(RECORD SET Opens)
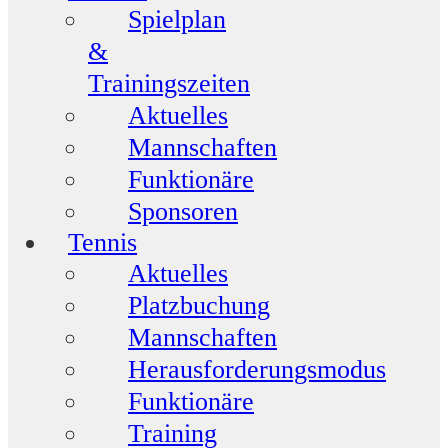
Spielplan
&
Trainingszeiten
Aktuelles
Mannschaften
Funktionäre
Sponsoren
Tennis
Aktuelles
Platzbuchung
Mannschaften
Herausforderungsmodus
Funktionäre
Training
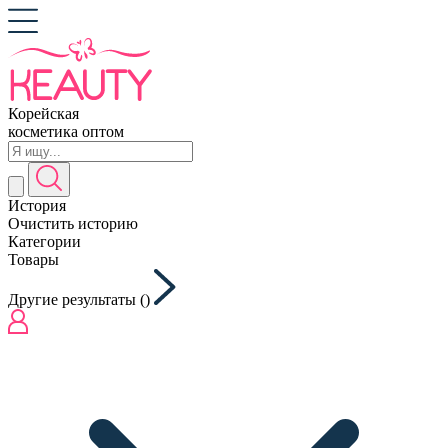
Корейская
косметика оптом
История
Очистить историю
Категории
Товары
Другие результаты (
)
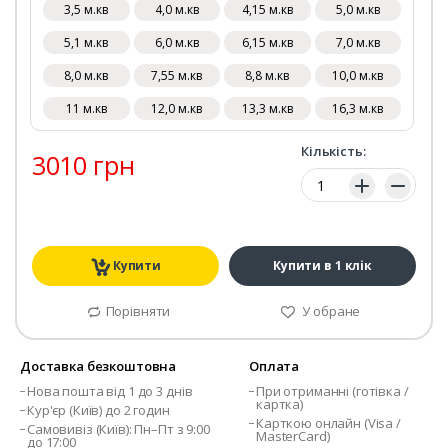
3,5 м.кв
4,0 м.кв
4,15 м.кв
5,0 м.кв
5,1 м.кв
6,0 м.кв
6,15 м.кв
7,0 м.кв
8,0 м.кв
7,55 м.кв
8,8 м.кв
10,0 м.кв
11 м.кв
12,0 м.кв
13,3 м.кв
16,3 м.кв
Кількість:
3010 грн
Кількість:
Купити
Купити в 1 клік
Порівняти
У обране
Доставка безкоштовна
Оплата
Нова пошта від 1 до 3 днів
При отриманні (готівка /
картка)
Кур'єр (Київ) до 2 годин
Карткою онлайн (Visa /
Самовивіз (Київ): Пн–Пт з 9:00
MasterCard)
до 17:00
(RECORD SET Closes)
WORK TASK: The records above are to be reproduced exactly; the pictures are to be left out.

TASK SOLUTION:
Spielplan
&
Trainingszeiten
Aktuelles
Mannschaften
Funktionäre
Sponsoren
Tennis
Aktuelles
Platzbuchung
Mannschaften
Herausforderungsmodus
Funktionäre
Training
Корейская
косметика оптом
История
Очистить историю
Категории
Товары
Другие результаты (
)
3,5 м.кв
4,0 м.кв
4,15 м.кв
5,0 м.кв
5,1 м.кв
6,0 м.кв
6,15 м.кв
7,0 м.кв
8,0 м.кв
7,55 м.кв
8,8 м.кв
10,0 м.кв
11 м.кв
12,0 м.кв
13,3 м.кв
16,3 м.кв
Кількість:
3010 грн
Кількість:
Купити
Купити в 1 клік
Порівняти
У обране
Доставка безкоштовна
Оплата
Нова пошта від 1 до 3 днів
При отриманні (готівка /
картка)
Кур'єр (Київ) до 2 годин
Карткою онлайн (Visa /
Самовивіз (Київ): Пн–Пт з 9:00
MasterCard)
до 17:00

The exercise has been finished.